===== Records supplied =====

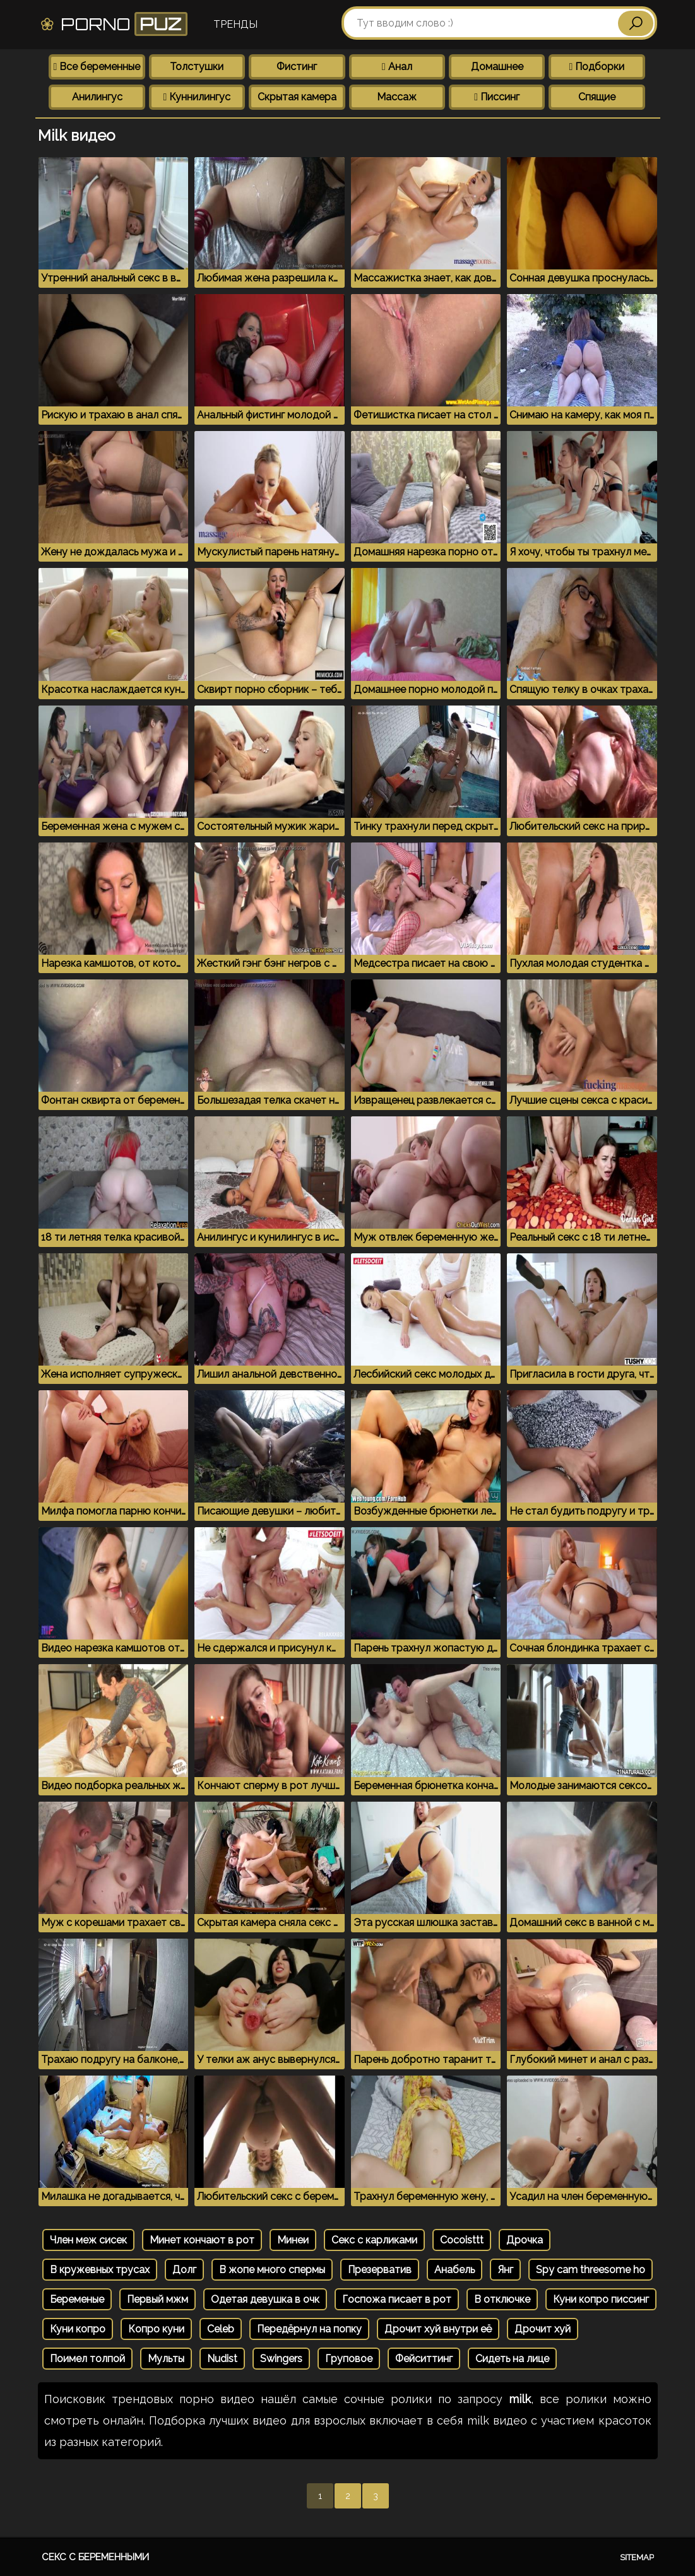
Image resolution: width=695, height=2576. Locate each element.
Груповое (348, 2359)
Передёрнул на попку (309, 2329)
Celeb (220, 2329)
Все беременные (97, 67)
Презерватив (380, 2270)
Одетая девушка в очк (265, 2299)
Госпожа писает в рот (396, 2299)
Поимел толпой (87, 2359)
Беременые (77, 2299)
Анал (397, 67)
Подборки (597, 67)
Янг (505, 2270)
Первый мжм (157, 2299)
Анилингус (97, 97)
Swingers (281, 2359)
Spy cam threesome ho (590, 2270)
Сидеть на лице (512, 2359)
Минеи (293, 2240)
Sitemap (637, 2557)
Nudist (222, 2359)
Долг (184, 2270)
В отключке (502, 2299)
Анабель (454, 2270)
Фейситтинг (424, 2359)
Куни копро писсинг (601, 2299)
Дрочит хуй (542, 2329)
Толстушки (196, 67)
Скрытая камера (297, 97)
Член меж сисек (88, 2240)
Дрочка (524, 2240)
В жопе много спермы (272, 2270)
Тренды (235, 24)
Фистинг (296, 67)
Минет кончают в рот (202, 2240)
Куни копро (77, 2329)
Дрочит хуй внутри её (438, 2329)
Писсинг (497, 97)
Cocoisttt (462, 2240)
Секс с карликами (374, 2240)
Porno (113, 24)
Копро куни (156, 2329)
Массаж (397, 97)
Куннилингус (196, 97)
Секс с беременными (95, 2557)
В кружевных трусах (100, 2270)
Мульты (166, 2359)
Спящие (596, 97)
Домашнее (497, 67)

=====

Work required →
An exact, picture-free copy of the entries is required.

Response →
Image resolution: width=695, height=2576. Locate each element.
Груповое (348, 2359)
Передёрнул на попку (309, 2329)
Celeb (220, 2329)
Все беременные (97, 67)
Презерватив (380, 2270)
Одетая девушка в очк (265, 2299)
Госпожа писает в рот (396, 2299)
Поимел толпой (87, 2359)
Беременые (77, 2299)
Анал (397, 67)
Подборки (597, 67)
Янг (505, 2270)
Первый мжм (157, 2299)
Анилингус (97, 97)
Swingers (281, 2359)
Spy cam threesome ho (590, 2270)
Сидеть на лице (512, 2359)
Минеи (293, 2240)
Sitemap (637, 2557)
Nudist (222, 2359)
Долг (184, 2270)
В отключке (502, 2299)
Анабель (454, 2270)
Фейситтинг (424, 2359)
Куни копро писсинг (601, 2299)
Дрочит хуй (542, 2329)
Толстушки (196, 67)
Скрытая камера (297, 97)
Член меж сисек (88, 2240)
Дрочка (524, 2240)
В жопе много спермы (272, 2270)
Тренды (235, 24)
Фистинг (296, 67)
Минет кончают в рот (202, 2240)
Куни копро (77, 2329)
Дрочит хуй внутри её (438, 2329)
Писсинг (497, 97)
Cocoisttt (462, 2240)
Секс с карликами (374, 2240)
Porno (113, 24)
Копро куни (156, 2329)
Массаж (397, 97)
Куннилингус (196, 97)
Секс с беременными (95, 2557)
В кружевных трусах (100, 2270)
Мульты (166, 2359)
Спящие (596, 97)
Домашнее (497, 67)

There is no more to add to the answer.